Inclusion has two sub-types: the first is sometimes called regular inclusion or partial inclusion, and the other is full inclusion.

"Inclusive practice" is not always inclusive but is a form of integration. For example, students with special needs are educated in regular classes for nearly all of the day, or at least for more than half of the day. Whenever possible, the students receive any additional help or special instruction in the general classroom, and the student is treated like a full member of the class. However, most specialized services are provided outside a regular classroom, particularly if these services require special equipment or might be disruptive to the rest of the class (such as speech therapy), and students are pulled out of the regular classroom for these services. In this case, the student occasionally leaves the regular classroom to attend smaller, more intensive instructional sessions in a resource room, or to receive other related services, such as speech and language therapy, occupational and/or physical therapy, and social work. This approach can be very similar to many mainstreaming practices, and may differ in little more than the educational ideals behind it.
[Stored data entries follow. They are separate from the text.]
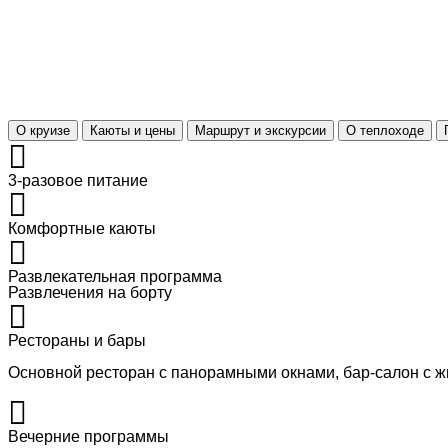
О круизе
Каюты и цены
Маршрут и экскурсии
О теплоходе
3-разовое питание
Комфортные каюты
Развлекательная программа
Развлечения на борту
Рестораны и бары
Основной ресторан с панорамными окнами, бар-салон с 
Вечерние программы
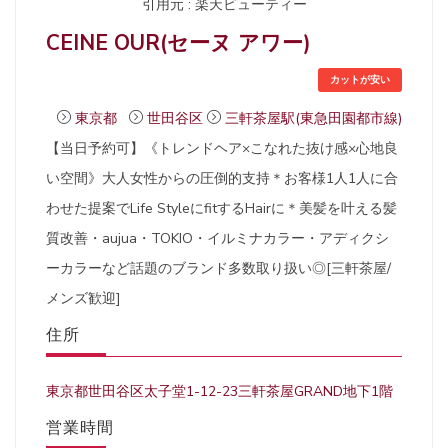
引用元 : 楽天ビューティー
CEINE OUR(セーヌ アワー)
カットが安い
東京都
世田谷区
三軒茶屋駅(東急田園都市線)
【当日予約可】《トレンドヘア×こなれた抜け感×心地良
い空間》大人女性からの圧倒的支持＊お客様1人1人に合
わせた提案でLife StyleにfitするHairに＊美髪を叶える髪
質改善・aujua・TOKIO・イルミナカラー・アディクシ
ーカラーなど話題のブランド多数取り扱い◎[三軒茶屋/
メンズ歓迎]
住所
東京都世田谷区太子堂1-12-23三軒茶屋GRAND地下1階
営業時間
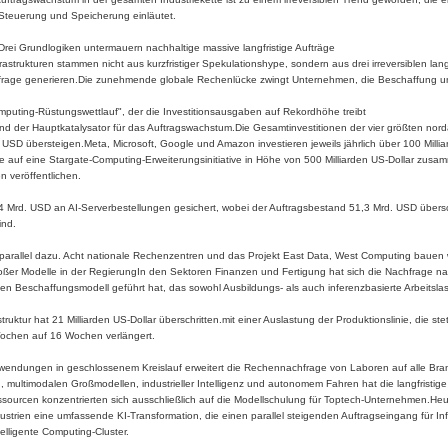
 Steuerung und Speicherung einläutet.
Drei Grundlogiken untermauern nachhaltige massive langfristige Aufträge
rastrukturen stammen nicht aus kurzfristiger Spekulationshype, sondern aus drei irreversiblen lan
chfrage generieren.Die zunehmende globale Rechenlücke zwingt Unternehmen, die Beschaffung un
mputing-Rüstungswettlauf", der die Investitionsausgaben auf Rekordhöhe treibt
nd der Hauptkatalysator für das Auftragswachstum.Die Gesamtinvestitionen der vier größten nor
USD übersteigen.Meta, Microsoft, Google und Amazon investieren jeweils jährlich über 100 Millia
cle auf eine Stargate-Computing-Erweiterungsinitiative in Höhe von 500 Milliarden US-Dollar zusa
 veröffentlichen.
,4 Mrd. USD an AI-Serverbestellungen gesichert, wobei der Auftragsbestand 51,3 Mrd. USD übersch
ind.
arallel dazu. Acht nationale Rechenzentren und das Projekt East Data, West Computing bauen we
oßer Modelle in der RegierungIn den Sektoren Finanzen und Fertigung hat sich die Nachfrage n
gen Beschaffungsmodell geführt hat, das sowohl Ausbildungs- als auch inferenzbasierte Arbeitsla
ruktur hat 21 Milliarden US-Dollar überschritten.mit einer Auslastung der Produktionslinie, die ste
ochen auf 16 Wochen verlängert.
wendungen in geschlossenem Kreislauf erweitert die Rechennachfrage von Laboren auf alle Br
, multimodalen Großmodellen, industrieller Intelligenz und autonomem Fahren hat die langfristi
sourcen konzentrierten sich ausschließlich auf die Modellschulung für Toptech-Unternehmen.Heut
strien eine umfassende KI-Transformation, die einen parallel steigenden Auftragseingang für Inf
elligente Computing-Cluster.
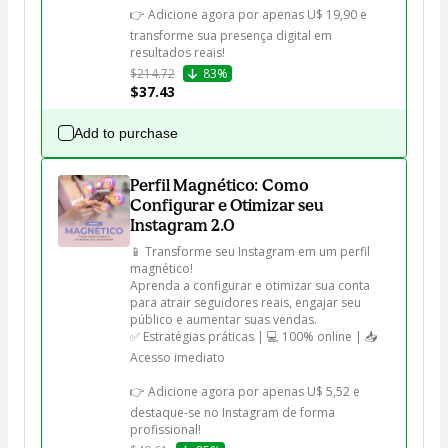
👉 Adicione agora por apenas U$ 19,90 e 
transforme sua presença digital em 
resultados reais!
$214.72
83%
$37.43
Add to purchase
Perfil Magnético: Como
Configurar e Otimizar seu
Instagram 2.0
📱 Transforme seu Instagram em um perfil 
magnético!

Aprenda a configurar e otimizar sua conta 
para atrair seguidores reais, engajar seu 
público e aumentar suas vendas.

✅ Estratégias práticas | 💻 100% online | 📥 
Acesso imediato

👉 Adicione agora por apenas U$ 5,52 e 
destaque-se no Instagram de forma 
profissional!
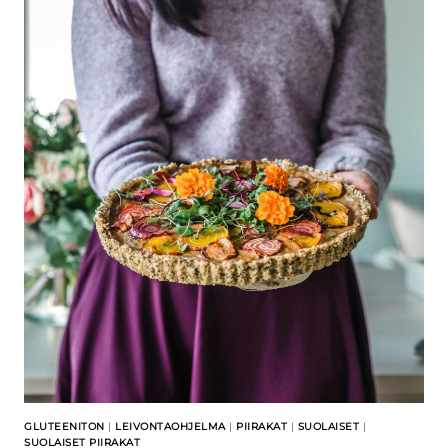
GLUTEENITON
|
LEIVONTAOHJELMA
|
PIIRAKAT
|
SUOLAISET
|
SUOLAISET PIIRAKAT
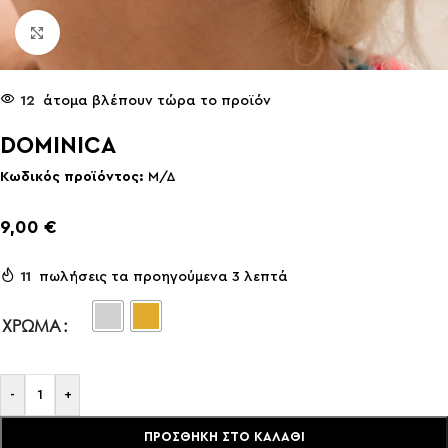
Click to enlarge
12
άτομα βλέπουν τώρα το προϊόν
DOMINICA
Κωδικός προϊόντος:
Μ/Δ
9,00
€
11
πωλήσεις τα προηγούμενα 3 λεπτά
ΧΡΏΜΑ
-
+
ΠΡΟΣΘΉΚΗ ΣΤΟ ΚΑΛΆΘΙ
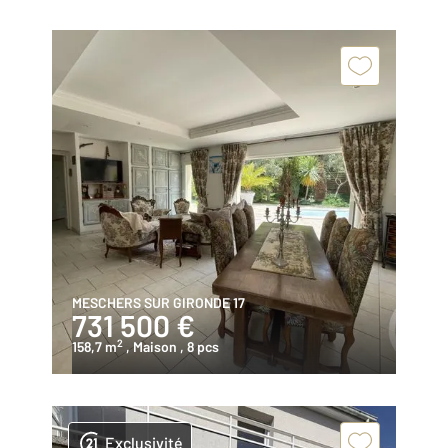
MESCHERS SUR GIRONDE 17
731 500 €
2
158,7 m
, Maison
, 8 pcs
Exclusivité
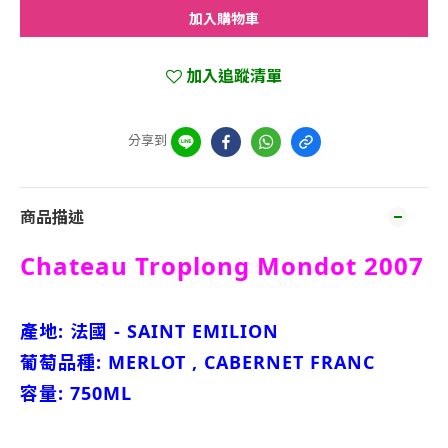
加入購物車
加入追蹤清單
分享到
商品描述
Chateau Troplong Mondot 2007
產地: 法國 - SAINT EMILION
葡萄品種: MERLOT , CABERNET FRANC
容量: 750ML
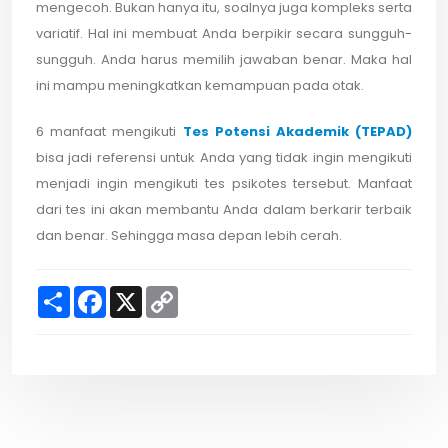
mengecoh. Bukan hanya itu, soalnya juga kompleks serta
variatif. Hal ini membuat Anda berpikir secara sungguh-
sungguh. Anda harus memilih jawaban benar. Maka hal
ini mampu meningkatkan kemampuan pada otak.
6 manfaat mengikuti
Tes Potensi Akademik (TEPAD)
bisa jadi referensi untuk Anda yang tidak ingin mengikuti
menjadi ingin mengikuti tes psikotes tersebut. Manfaat
dari tes ini akan membantu Anda dalam berkarir terbaik
dan benar. Sehingga masa depan lebih cerah.
S
F
X
C
h
a
o
a
c
p
r
e
y
e
b
L
o
i
o
n
k
k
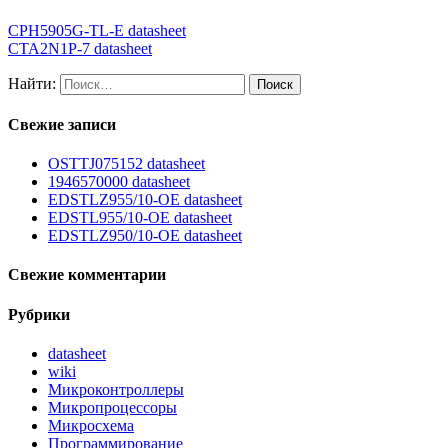
CPH5905G-TL-E datasheet
CTA2N1P-7 datasheet
Найти:
Свежие записи
OSTTJ075152 datasheet
1946570000 datasheet
EDSTLZ955/10-OE datasheet
EDSTL955/10-OE datasheet
EDSTLZ950/10-OE datasheet
Свежие комментарии
Рубрики
datasheet
wiki
Микроконтроллеры
Микропроцессоры
Микросхема
Программирование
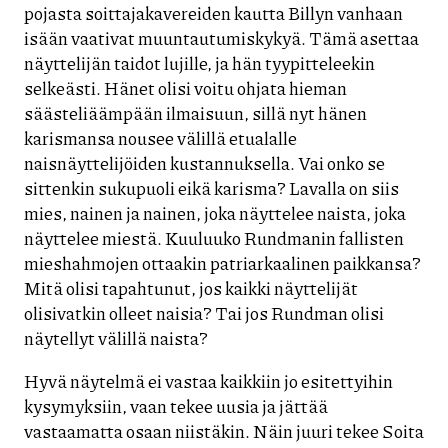
pojasta soittajakavereiden kautta Billyn vanhaan
isään vaativat muuntautumiskykyä. Tämä asettaa
näyttelijän taidot lujille, ja hän tyypitteleekin
selkeästi. Hänet olisi voitu ohjata hieman
säästeliäämpään ilmaisuun, sillä nyt hänen
karismansa nousee välillä etualalle
naisnäyttelijöiden kustannuksella. Vai onko se
sittenkin sukupuoli eikä karisma? Lavalla on siis
mies, nainen ja nainen, joka näyttelee naista, joka
näyttelee miestä. Kuuluuko Rundmanin fallisten
mieshahmojen ottaakin patriarkaalinen paikkansa?
Mitä olisi tapahtunut, jos kaikki näyttelijät
olisivatkin olleet naisia? Tai jos Rundman olisi
näytellyt välillä naista?
Hyvä näytelmä ei vastaa kaikkiin jo esitettyihin
kysymyksiin, vaan tekee uusia ja jättää
vastaamatta osaan niistäkin. Näin juuri tekee Soita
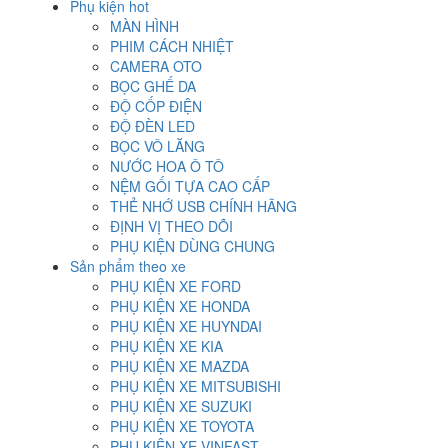
Phụ kiện hot
MÀN HÌNH
PHIM CÁCH NHIỆT
CAMERA OTO
BỌC GHẾ DA
ĐỘ CỐP ĐIỆN
ĐỘ ĐÈN LED
BỌC VÔ LĂNG
NƯỚC HOA Ô TÔ
NỆM GỐI TỰA CAO CẤP
THẺ NHỚ USB CHÍNH HÃNG
ĐỊNH VỊ THEO DÕI
PHỤ KIỆN DÙNG CHUNG
Sản phẩm theo xe
PHỤ KIỆN XE FORD
PHỤ KIỆN XE HONDA
PHỤ KIỆN XE HUYNDAI
PHỤ KIỆN XE KIA
PHỤ KIỆN XE MAZDA
PHỤ KIỆN XE MITSUBISHI
PHỤ KIỆN XE SUZUKI
PHỤ KIỆN XE TOYOTA
PHỤ KIỆN XE VINFAST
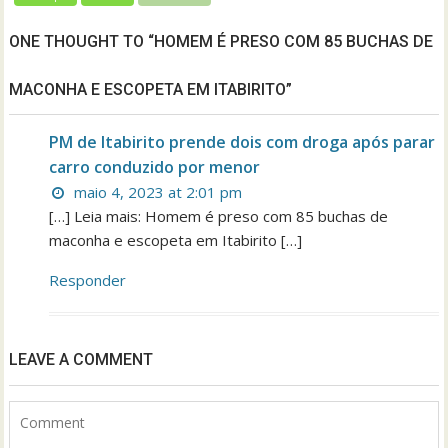
ONE THOUGHT TO “HOMEM É PRESO COM 85 BUCHAS DE
MACONHA E ESCOPETA EM ITABIRITO”
PM de Itabirito prende dois com droga após parar
carro conduzido por menor
maio 4, 2023 at 2:01 pm
[…] Leia mais: Homem é preso com 85 buchas de
maconha e escopeta em Itabirito […]
Responder
LEAVE A COMMENT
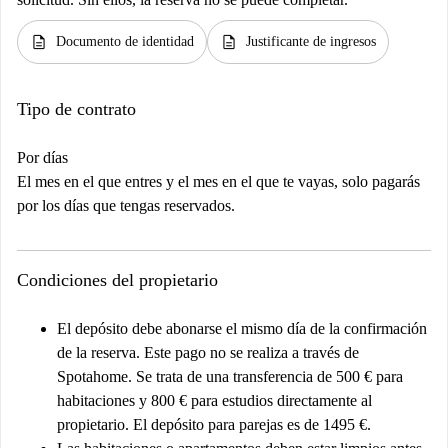
description
description
Documento de identidad
Justificante de ingresos
Tipo de contrato
Por días
El mes en el que entres y el mes en el que te vayas, solo pagarás
por los días que tengas reservados.
Condiciones del propietario
El depósito debe abonarse el mismo día de la confirmación
de la reserva. Este pago no se realiza a través de
Spotahome. Se trata de una transferencia de 500 € para
habitaciones y 800 € para estudios directamente al
propietario. El depósito para parejas es de 1495 €.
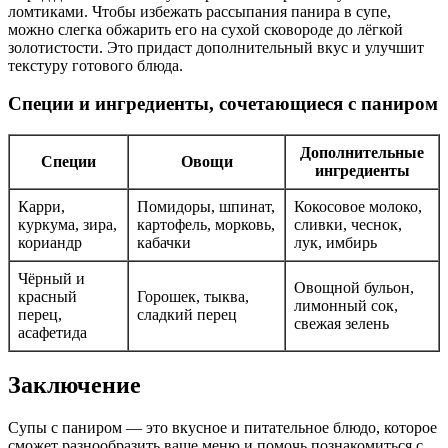
ломтиками. Чтобы избежать рассыпания панира в супе,
можно слегка обжарить его на сухой сковороде до лёгкой
золотистости. Это придаст дополнительный вкус и улучшит
текстуру готового блюда.
Специи и ингредиенты, сочетающиеся с паниром
Дополнительные
Специи
Овощи
ингредиенты
Карри,
Помидоры, шпинат,
Кокосовое молоко,
куркума, зира,
картофель, морковь,
сливки, чеснок,
кориандр
кабачки
лук, имбирь
Чёрный и
Овощной бульон,
красный
Горошек, тыква,
лимонный сок,
перец,
сладкий перец
свежая зелень
асафетида
Заключение
Супы с паниром — это вкусное и питательное блюдо, которое
сможет разнообразить ваше меню и помочь познакомиться с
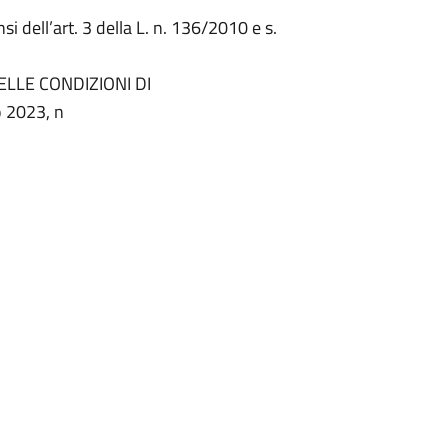
nsi dell’art. 3 della L. n. 136/2010 e s.
DELLE CONDIZIONI DI
 2023, n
In the "full inclusion" setting, the students with special needs are always educated alongside students without special needs, as the first and desired option while maintaining appropriate supports and services. Some educators say this might be more effective for the students with special needs. At the extreme, full inclusion is the integration of all students, even those that require the most substantial educational and behavioral supports and services to be successful in regular classes and the elimination of special, segregated special education classes. Special education is considered a service, not a place and those services are integrated into the daily routines and classroom structure, environment, curriculum and strategies and brought to the student, instead of removing the student to meet his or her individual needs. However, this approach to full inclusion is somewhat controversial, and it is not widely understood or applied to date. Much more commonly, local educational agencies provide a variety of settings, from special classrooms to mainstreaming to inclusion, and assign students to the system that seems most likely to help the student achieve his or her individual educational goals. Students with mild or moderate disabilities, as well as disabilities that do not affect academic achievement, such as using wheelchair, are most likely to be fully included. However, students with all types of disabilities from all the different disability categories have been successfully included in general education classes, working and achieving their individual educational goals in regular school environments and activities.